## Available records
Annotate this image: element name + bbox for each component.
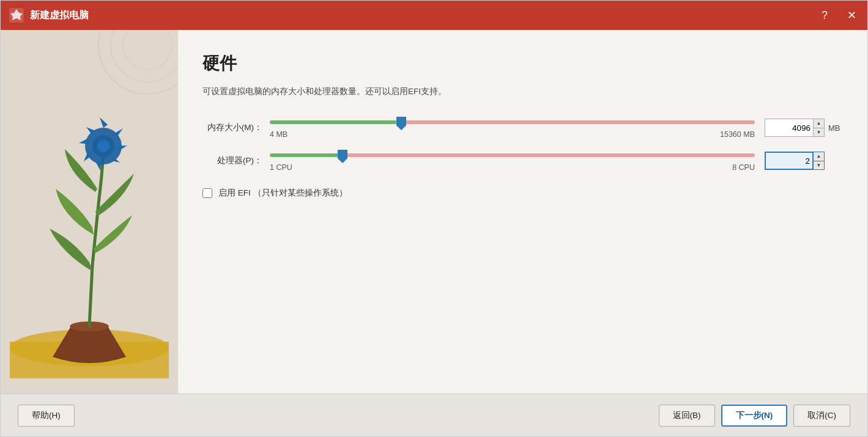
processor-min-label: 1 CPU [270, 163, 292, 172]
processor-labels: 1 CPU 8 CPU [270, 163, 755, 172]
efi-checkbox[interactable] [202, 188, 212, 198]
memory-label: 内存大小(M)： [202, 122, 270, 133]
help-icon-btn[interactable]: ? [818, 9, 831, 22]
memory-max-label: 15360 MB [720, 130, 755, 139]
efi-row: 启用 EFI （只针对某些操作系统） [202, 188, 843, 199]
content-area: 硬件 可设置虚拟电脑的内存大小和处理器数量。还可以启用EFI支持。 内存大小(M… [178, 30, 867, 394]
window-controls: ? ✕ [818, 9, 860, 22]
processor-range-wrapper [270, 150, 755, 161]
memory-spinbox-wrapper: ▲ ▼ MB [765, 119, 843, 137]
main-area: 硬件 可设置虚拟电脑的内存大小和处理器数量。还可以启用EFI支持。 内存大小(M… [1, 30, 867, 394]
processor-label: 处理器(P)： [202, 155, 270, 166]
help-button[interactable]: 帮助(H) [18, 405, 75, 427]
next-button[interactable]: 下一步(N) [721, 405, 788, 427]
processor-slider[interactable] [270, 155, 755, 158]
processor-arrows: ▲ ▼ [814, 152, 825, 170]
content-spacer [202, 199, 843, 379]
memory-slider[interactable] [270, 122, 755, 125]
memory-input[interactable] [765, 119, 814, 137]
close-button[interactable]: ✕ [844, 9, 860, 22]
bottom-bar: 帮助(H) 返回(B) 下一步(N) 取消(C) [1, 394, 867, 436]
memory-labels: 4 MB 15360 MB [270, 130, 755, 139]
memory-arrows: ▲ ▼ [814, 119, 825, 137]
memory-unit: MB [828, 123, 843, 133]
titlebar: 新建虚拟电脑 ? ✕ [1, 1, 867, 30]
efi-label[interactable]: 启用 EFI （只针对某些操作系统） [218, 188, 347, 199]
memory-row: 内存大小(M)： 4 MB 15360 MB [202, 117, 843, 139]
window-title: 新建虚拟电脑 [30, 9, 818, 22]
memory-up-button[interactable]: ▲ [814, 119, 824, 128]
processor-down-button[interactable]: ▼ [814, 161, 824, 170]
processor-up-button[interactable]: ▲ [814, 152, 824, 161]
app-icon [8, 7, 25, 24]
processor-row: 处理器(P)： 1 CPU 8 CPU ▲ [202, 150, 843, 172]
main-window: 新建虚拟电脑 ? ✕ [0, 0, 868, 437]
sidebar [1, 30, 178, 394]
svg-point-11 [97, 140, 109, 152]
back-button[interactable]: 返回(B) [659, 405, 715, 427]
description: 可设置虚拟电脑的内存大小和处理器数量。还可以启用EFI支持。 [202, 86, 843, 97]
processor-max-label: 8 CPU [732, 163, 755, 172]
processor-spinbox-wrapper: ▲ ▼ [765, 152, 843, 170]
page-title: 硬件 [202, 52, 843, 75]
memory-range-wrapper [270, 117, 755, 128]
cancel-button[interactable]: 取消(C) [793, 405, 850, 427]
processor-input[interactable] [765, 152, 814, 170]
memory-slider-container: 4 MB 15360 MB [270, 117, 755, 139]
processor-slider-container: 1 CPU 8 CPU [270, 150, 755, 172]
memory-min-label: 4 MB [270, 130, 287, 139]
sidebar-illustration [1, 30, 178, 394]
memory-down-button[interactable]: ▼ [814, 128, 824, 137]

## The task
If a line of the entries above holds "icon", count it, then report the total alone.

## Result of this task
2